Farmhouse ales indicates a water profile like this would be appropriate for the region.
But that’s probably not what’s brewed with as it would almost certainly be boiled and decanted to deal with the crazy bicarb. I’m not sure though. Maybe a big pile of acid malt is used to bring the mash pH down into a respectable range and that’s part of what gives Dupont it’s signature tart crispness. Or perhaps is the slightly elevated sodium that comes across. I’ve never brewed a beer with that level of sodium. I think water is the most important area of saison experimentation for me right now. It has such a large flavor impact and is also not very heavily discussed in the homebrew saison world.

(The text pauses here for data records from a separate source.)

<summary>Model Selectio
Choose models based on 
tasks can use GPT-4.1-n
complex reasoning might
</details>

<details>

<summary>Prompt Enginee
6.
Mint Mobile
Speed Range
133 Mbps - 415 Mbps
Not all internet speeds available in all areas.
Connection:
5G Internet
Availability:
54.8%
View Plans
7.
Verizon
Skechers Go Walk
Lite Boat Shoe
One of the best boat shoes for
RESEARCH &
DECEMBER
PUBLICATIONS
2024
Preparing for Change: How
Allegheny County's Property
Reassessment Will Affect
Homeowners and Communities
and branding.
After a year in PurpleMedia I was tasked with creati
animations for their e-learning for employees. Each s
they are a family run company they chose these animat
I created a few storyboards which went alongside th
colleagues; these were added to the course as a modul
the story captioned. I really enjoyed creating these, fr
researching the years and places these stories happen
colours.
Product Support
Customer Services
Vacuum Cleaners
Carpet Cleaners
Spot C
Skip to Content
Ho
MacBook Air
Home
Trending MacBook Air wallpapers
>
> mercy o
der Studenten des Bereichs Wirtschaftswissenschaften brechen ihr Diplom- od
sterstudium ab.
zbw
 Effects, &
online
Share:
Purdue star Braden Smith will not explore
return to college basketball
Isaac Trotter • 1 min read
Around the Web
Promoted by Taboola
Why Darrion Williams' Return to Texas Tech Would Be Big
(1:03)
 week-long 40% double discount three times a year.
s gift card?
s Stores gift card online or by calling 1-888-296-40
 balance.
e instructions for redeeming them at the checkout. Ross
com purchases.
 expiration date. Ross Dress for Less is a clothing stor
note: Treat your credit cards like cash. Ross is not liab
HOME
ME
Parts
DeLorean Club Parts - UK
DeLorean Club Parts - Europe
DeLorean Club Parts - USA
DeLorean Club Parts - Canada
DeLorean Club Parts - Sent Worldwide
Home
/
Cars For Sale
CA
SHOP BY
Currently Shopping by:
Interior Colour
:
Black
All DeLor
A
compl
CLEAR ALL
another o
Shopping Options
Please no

This is pretty simple. Add some munich or vienna malt. The moutfeel was great so there’s not really any need for wheat and the yeast is plenty spicy so no need for rye either. Unless that’s just what you want out of the beer. For BJCP style saison it’s not necessary.
For a bitter saison, it needs more hops than what I did here. This beer is admittedly weak on the hops, it was a hop bill meant to be used for slightly hoppier than normal American Lager. 18 IBU just doesn’t cut it for bitter saison. I think Triple Pearl could totally work in a classic saison. Definitely needs a bittering addition though.
Sounds like I have more work to do. So many saisons to make, so little time. Cheers!